Collaboration is the key
After several decades of intense research, we still don’t have an effective treatment for AD and PD. “These are not simple diseases; there’s much more heterogeneity than we suspected,” Mignot explains. Thus, the knowledge for potential treatment builds up with every new piece of research. “I think we're going to conquer this one stone at a time,” reflects Mignot. It is only through collaboration that this will effectively happen. Much of the recent progress in ND research heavily relies on collaborative efforts and data-sharing initiatives. Researchers worldwide from different fields – including genetics, proteomics, brain imaging and clinical medicine – pool their data and findings through consortiums, such as the Alzheimer's Disease Neuroimaging Initiative (ADNI) and the Parkinson's Progression Markers Initiative (PPMI). The complexity of the data generated by these large-scale studies also drives the development of new bioinformatic and artificial intelligence tools.

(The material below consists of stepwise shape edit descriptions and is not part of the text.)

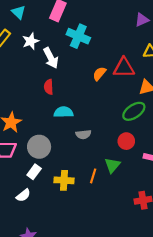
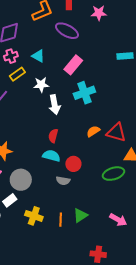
cyan triangle: (18, 12) -> (38, 56), turned -32
cyan cross: (78, 36) -> (84, 93), turned 30
red semicircle: (49, 87) -> (53, 136), moved
red circle: (126, 141) -> (73, 164), moved
orange line: (93, 176) -> (61, 220), turned -32

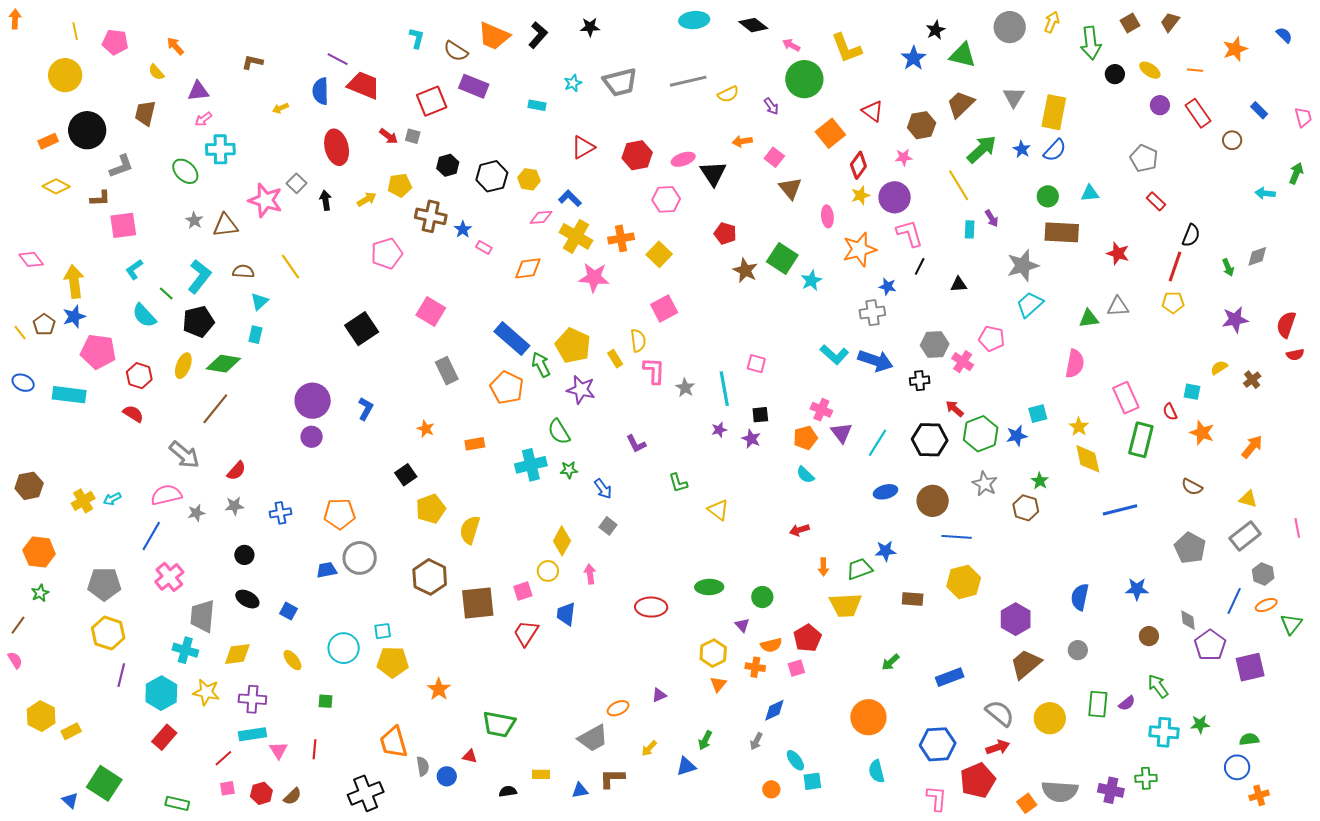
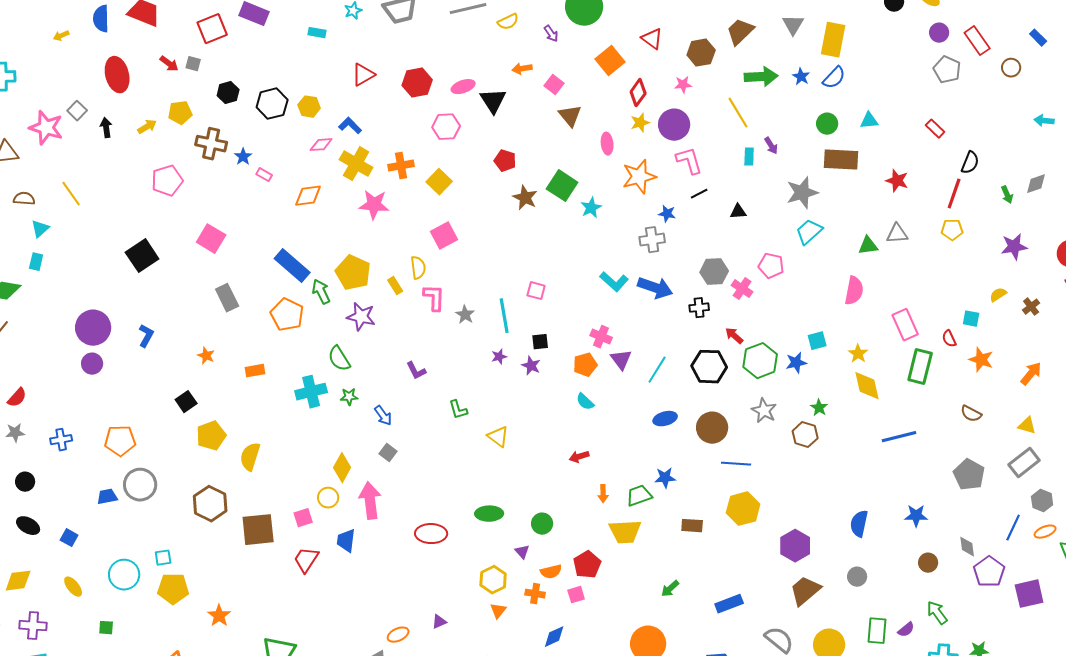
green arrow: (982, 149) -> (761, 77), turned 40
gray pentagon: (1144, 158) -> (947, 70), moved
black line: (920, 266) -> (699, 194), turned 36
pink arrow: (590, 574) -> (370, 501), size x1.8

This holistic approach enhances our understanding of the mechanisms underlying these devastating conditions, offering hope for more effective treatments and diagnostic methods.
About the interviewees:
Emmanuel Mignot is the Craig Reynolds Professor of Sleep Medicine in the Department of Psychiatry and Behavioral Sciences at Stanford University and the Director of the Stanford Center for Narcolepsy. His research focuses on the neurobiology, genetics and immunology of narcolepsy, with indirect interest in the neuroimmunology of other brain disorders such as autoimmune encephalitis or neurological paraneoplastic syndromes.
W. Andy Tao is a professor of analytical chemistry and biochemistry at Purdue University. His research focuses on the development of technologies to target and discover novel biomarkers for different diseases.